Dear Ovia is an ongoing series where we answer your love and relationship questions. To submit a question, send us a message on Instagram. We answer all questions anonymously.
Dear Ovia, I just got cleared for sex at my 6 week check up, but I’m just SO not in the mood…not sure what to tell my husband.
Congratulations on the birth of your baby! Fourth trimester is a whirlwind, and I’m so sorry the expectation of the big 6 week appointment has you in this position. There is really a shift happening to offer more healthcare support before and after this timeframe. Most people have questions about their recovery before 6 weeks, and ongoing needs for support afterwards.
Let’s be clear. It is 100% normal to feel like you are not recovered from birth at this point. It is 100% normal not to want to have sex. Your body is still undergoing hormonal and physical changes from birthing a human. If you are breastfeeding, this is even more pronounced. The majority of people experience low-sex drive and other symptoms (like vaginal dryness) because of milk-making hormones. Clearing people for sex at 6 weeks is — at best — a physical safety check. It’s outdated and almost never takes into account real healing and mental health (I hope your provider wouldn’t have “cleared” you if they’d known you felt this way).
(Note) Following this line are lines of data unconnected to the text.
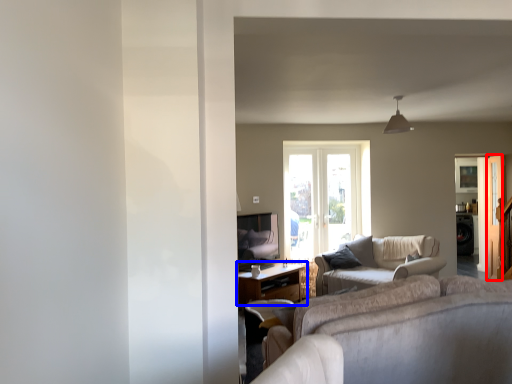 Question: Which of the following is the closest to the observer, screen door (highlighted by a red box) or table (highlighted by a blue box)?

Choices:
 (A) screen door
 (B) table

Answer: (B) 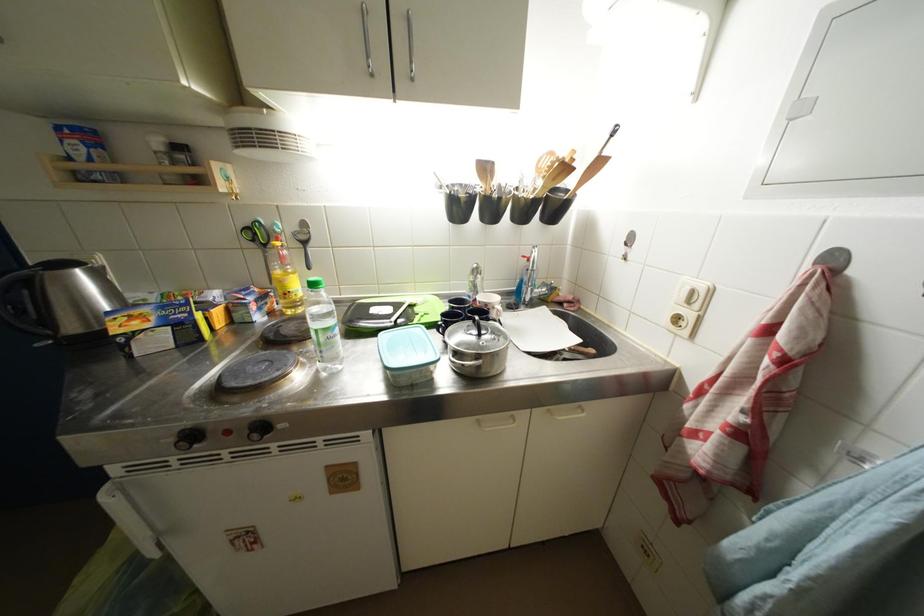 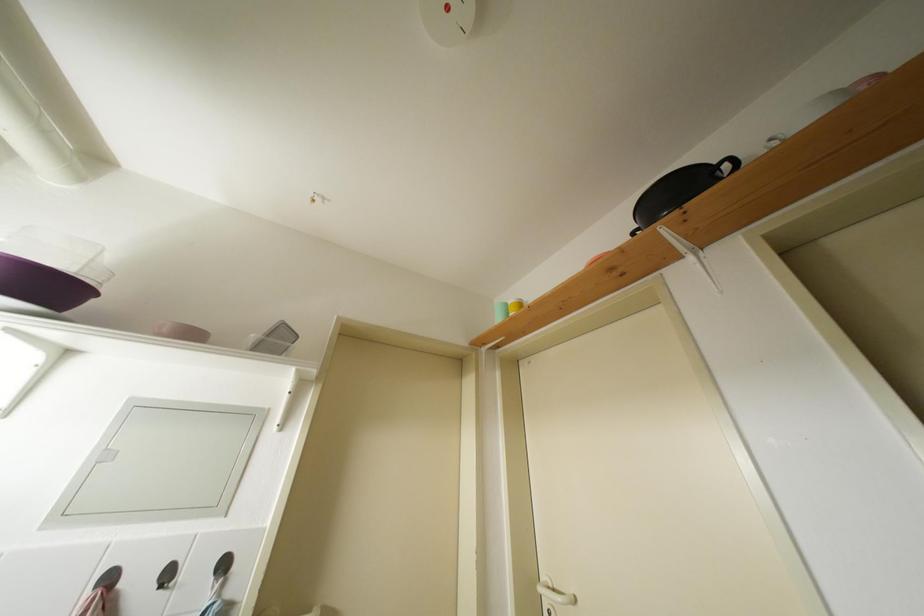 Based on the photo, how did the camera likely rotate?

The camera's rotation is toward right-up. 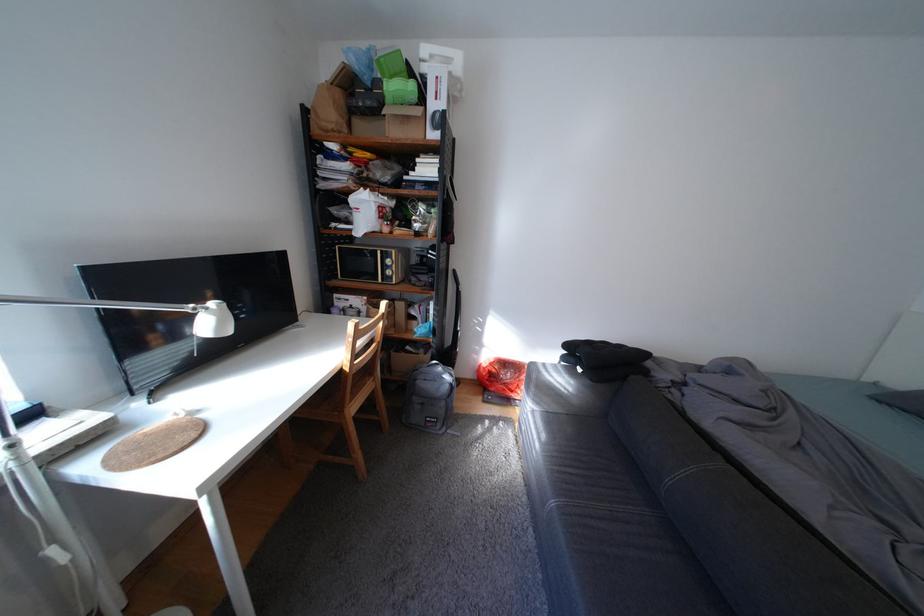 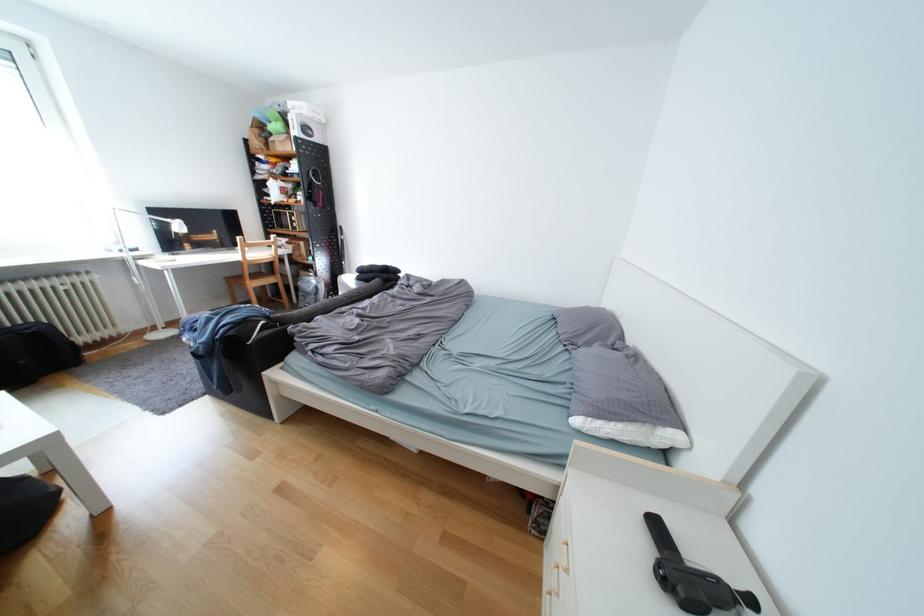 The point at [428,400] is marked in the first image. Where is the corresponding point in the second image?

(313, 294) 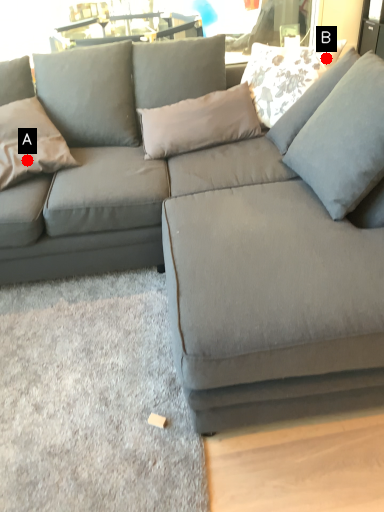 Question: Two points are circled on the image, labeled by A and B beside each circle. Which point appears closest to the camera in this image?

Choices:
 (A) A is closer
 (B) B is closer

Answer: (A) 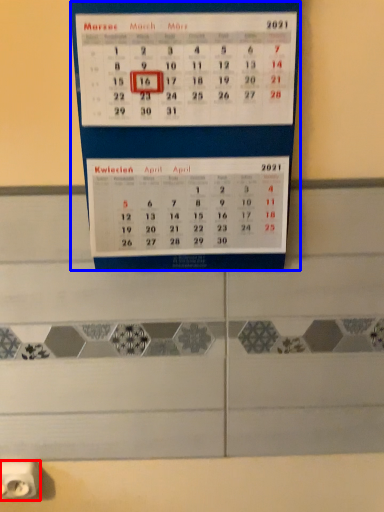 Question: Among these objects, which one is nearest to the camera, power plugs and sockets (highlighted by a red box) or bulletin board (highlighted by a blue box)?

Choices:
 (A) power plugs and sockets
 (B) bulletin board

Answer: (B) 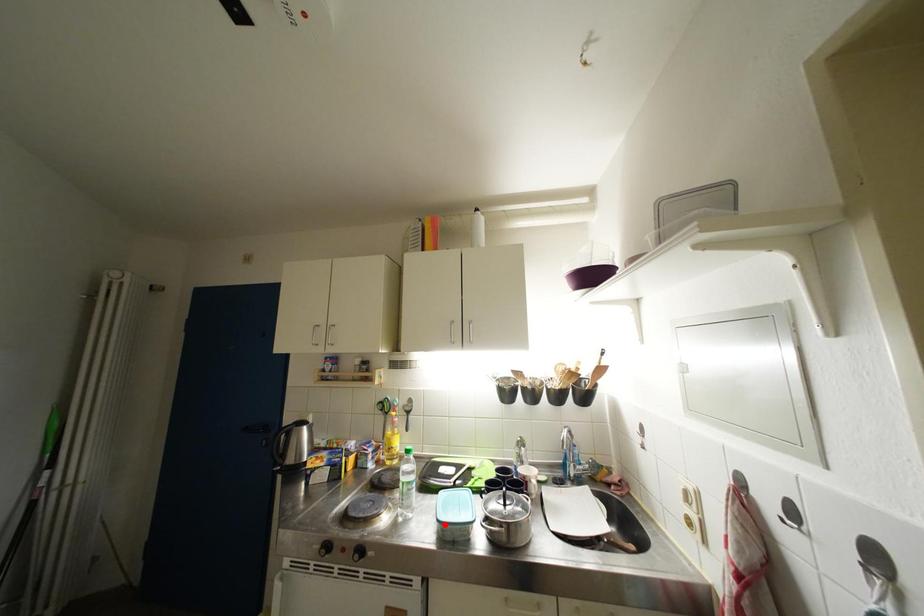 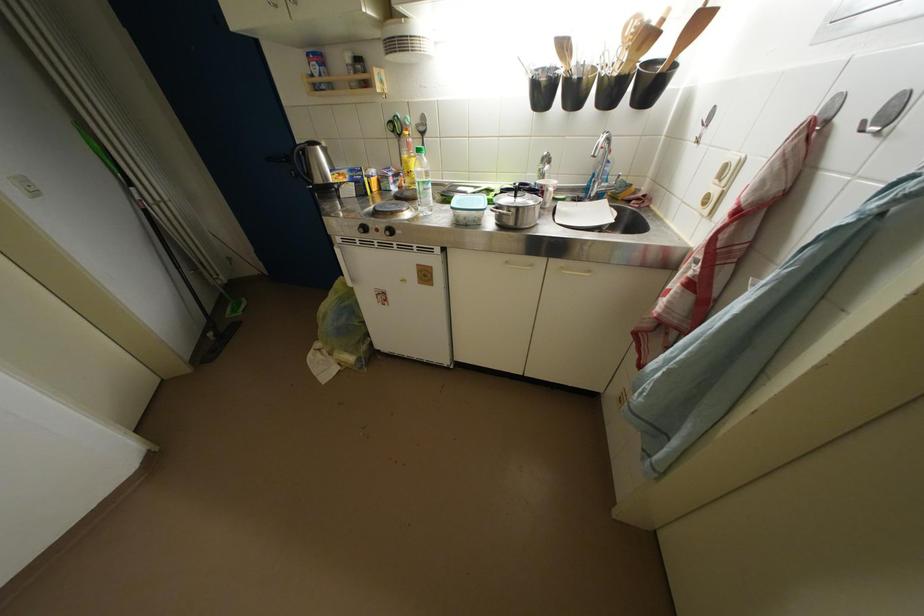 Locate, in the second image, the point that corresponds to the highlighted location in the first image.

(458, 212)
I can’t make assumptions about your husband’s knowledge about the postpartum period experience, but I am going to assume he’s a loving partner (if not or if you’re intimidated, tell him your doctor said it’s a NO GO at this point for safety reasons). In a low-key setting with your baby around, I’d tell him in simple terms that you are healing well, but aren’t ready physically or hormonally for sex yet. Straight and to the point. You love him and are happy, but don’t feel like your body is capable of that yet in an enjoyable way.
If he responds to health information well, share the details about what happens to most people! Reassure him that many people aren’t having sex at 6 weeks, and even at 6 months. He might feel some feelings, and hopefully he will spare you any guilt. When you are ready to try, it’s helpful to explain that postpartum sex is different, and that you may need to pause or even stop mid-deed if things don’t feel okay to you. Be ready to talk about new positions, lube or intimacy that doesn’t involve penetrative sex. When you’re ready, this new stage can be an opportunity to explore new ways to be intimate together.